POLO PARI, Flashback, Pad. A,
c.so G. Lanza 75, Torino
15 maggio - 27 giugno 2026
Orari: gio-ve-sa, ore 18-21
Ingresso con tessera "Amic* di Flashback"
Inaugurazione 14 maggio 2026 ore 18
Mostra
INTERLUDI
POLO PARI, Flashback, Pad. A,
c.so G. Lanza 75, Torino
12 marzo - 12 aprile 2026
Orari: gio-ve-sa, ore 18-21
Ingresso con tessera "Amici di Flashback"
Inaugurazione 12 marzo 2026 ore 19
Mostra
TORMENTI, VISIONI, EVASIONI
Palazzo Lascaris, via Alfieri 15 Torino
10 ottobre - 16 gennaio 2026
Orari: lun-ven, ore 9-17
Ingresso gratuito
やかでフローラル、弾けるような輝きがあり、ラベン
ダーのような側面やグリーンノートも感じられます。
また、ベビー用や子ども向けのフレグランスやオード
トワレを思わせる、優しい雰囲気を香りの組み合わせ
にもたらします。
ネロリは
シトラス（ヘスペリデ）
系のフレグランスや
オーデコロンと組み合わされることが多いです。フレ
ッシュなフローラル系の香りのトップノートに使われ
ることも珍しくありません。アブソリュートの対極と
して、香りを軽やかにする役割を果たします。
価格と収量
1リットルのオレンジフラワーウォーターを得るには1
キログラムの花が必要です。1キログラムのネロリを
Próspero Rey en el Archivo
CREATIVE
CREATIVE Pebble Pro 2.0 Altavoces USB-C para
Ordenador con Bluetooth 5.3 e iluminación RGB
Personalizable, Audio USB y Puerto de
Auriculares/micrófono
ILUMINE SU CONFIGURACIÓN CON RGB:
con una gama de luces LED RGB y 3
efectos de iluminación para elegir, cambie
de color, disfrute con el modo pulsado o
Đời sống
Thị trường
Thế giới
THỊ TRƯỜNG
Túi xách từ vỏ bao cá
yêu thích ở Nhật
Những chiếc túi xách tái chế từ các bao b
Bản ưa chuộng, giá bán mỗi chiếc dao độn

What is required
I'd like the lines above from the one with "トワレを思わせる、優しい雰囲気を香りの組み合わせ" up to and including the one with "Túi xách từ vỏ bao cá" copied exactly, with no other lines.

Solution to the problem
トワレを思わせる、優しい雰囲気を香りの組み合わせ
にもたらします。
ネロリは
シトラス（ヘスペリデ）
系のフレグランスや
オーデコロンと組み合わされることが多いです。フレ
ッシュなフローラル系の香りのトップノートに使われ
ることも珍しくありません。アブソリュートの対極と
して、香りを軽やかにする役割を果たします。
価格と収量
1リットルのオレンジフラワーウォーターを得るには1
キログラムの花が必要です。1キログラムのネロリを
Próspero Rey en el Archivo
CREATIVE
CREATIVE Pebble Pro 2.0 Altavoces USB-C para
Ordenador con Bluetooth 5.3 e iluminación RGB
Personalizable, Audio USB y Puerto de
Auriculares/micrófono
ILUMINE SU CONFIGURACIÓN CON RGB:
con una gama de luces LED RGB y 3
efectos de iluminación para elegir, cambie
de color, disfrute con el modo pulsado o
Đời sống
Thị trường
Thế giới
THỊ TRƯỜNG
Túi xách từ vỏ bao cá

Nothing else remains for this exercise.